NAIROBI - Kenya
Airways plans to shed staff through voluntary retirement, redundancies
and outsourcing of non-core roles in order to contain soaring costs and
protect its bottom line, it said on Friday, but unions said they would
fight the job cuts.
The airline, which is 26.73-percent-owned by Air France KLM,
first indicated it would look to slash costs in June, after its
full-year pretax profit slid 57 percent due to higher fuel costs and a
rising wage bill.
Its wage bill had more than doubled over the previous six years
to 13.4 billion shillings while the total number of staff had risen by
just over 16 percent to 4,834.
The carrier, one of the largest in sub-Saharan Africa alongside
Ethiopian Airlines and South African Airways, did not indicate the level
of savings it was targeting or how many jobs would be lost in the
exercise.
The Aviation and Allied Workers Union (AAWU), which includes
3,800 members from the carrier, promised to use all means at its
disposal, including going to court, to stop the job cuts.

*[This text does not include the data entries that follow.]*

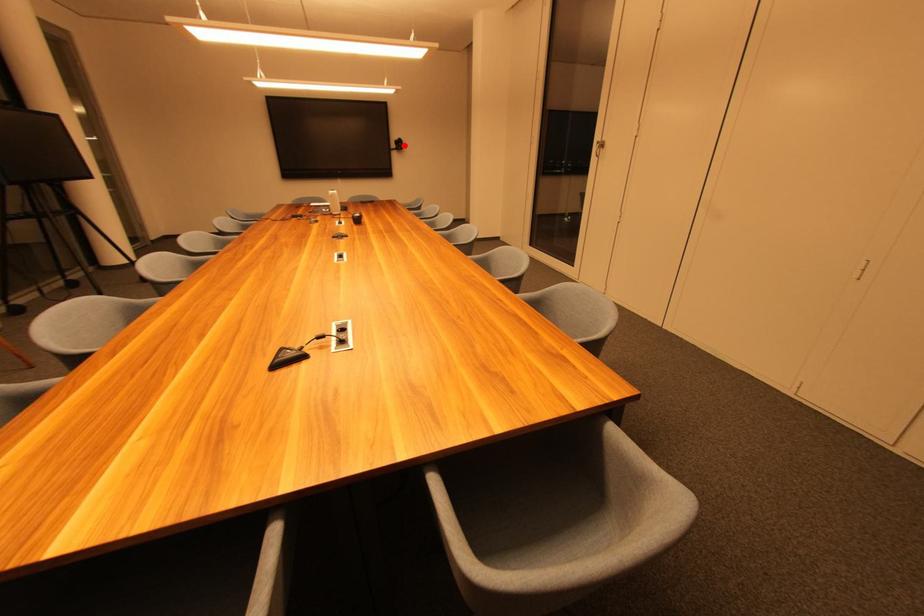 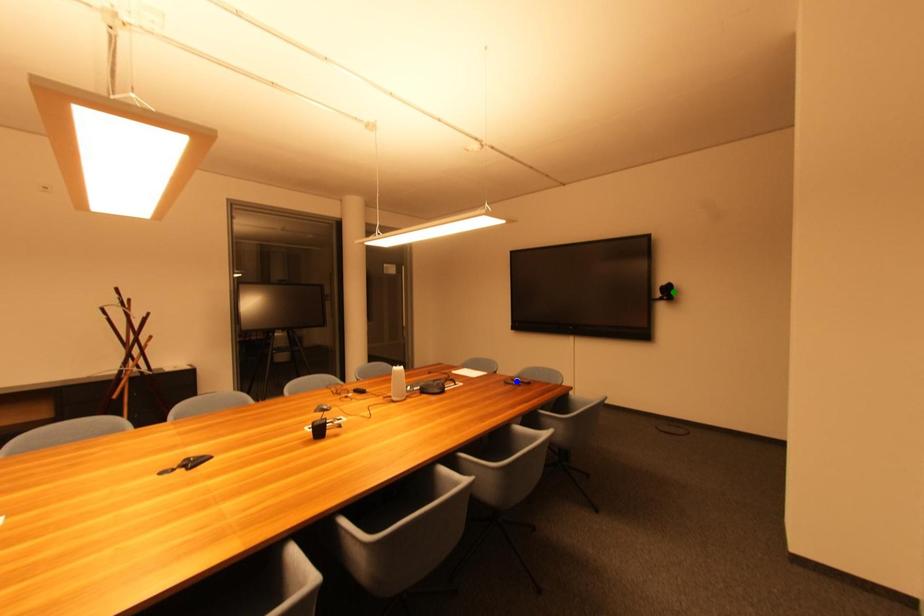 Question: I am providing you with two images of the same scene from different viewpoints. A red point is marked on the first image. You are given multiple points on the second image. Can you choose the point in image 2 that corresponds to the point in image 1?

Choices:
 (A) green point
 (B) yellow point
 (C) blue point

Answer: (A) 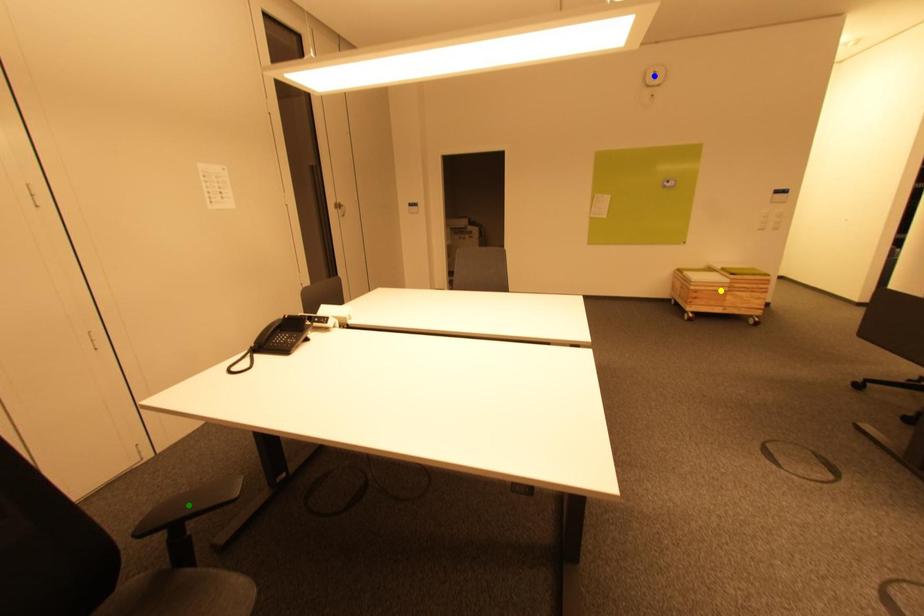 Consider the image. Order these from farthest to nearest:
blue point | green point | yellow point

1. blue point
2. yellow point
3. green point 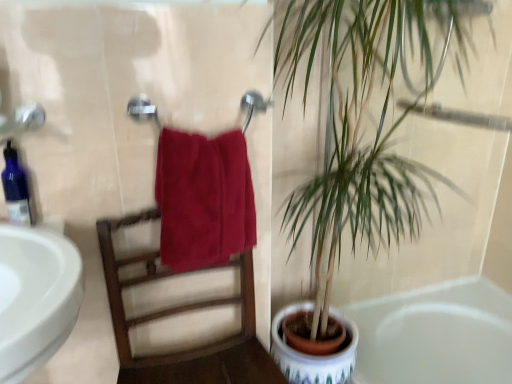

"We think what they (Kenya Airways' management) are doing is just
a sideshow because they are sacrificing workers for their failures,"
Perpetua Mpojiwa, head of AAWU, told Reuters.
She questioned why the exercise was announced soon after the
airline unveiled an ambitious five-year expansion plan, which would
inevitably require hiring staff, rather than job cuts.
Kenya Airways said in March it would spend $3.6 billion, mainly to buy new planes and start new routes between Africa and Asia.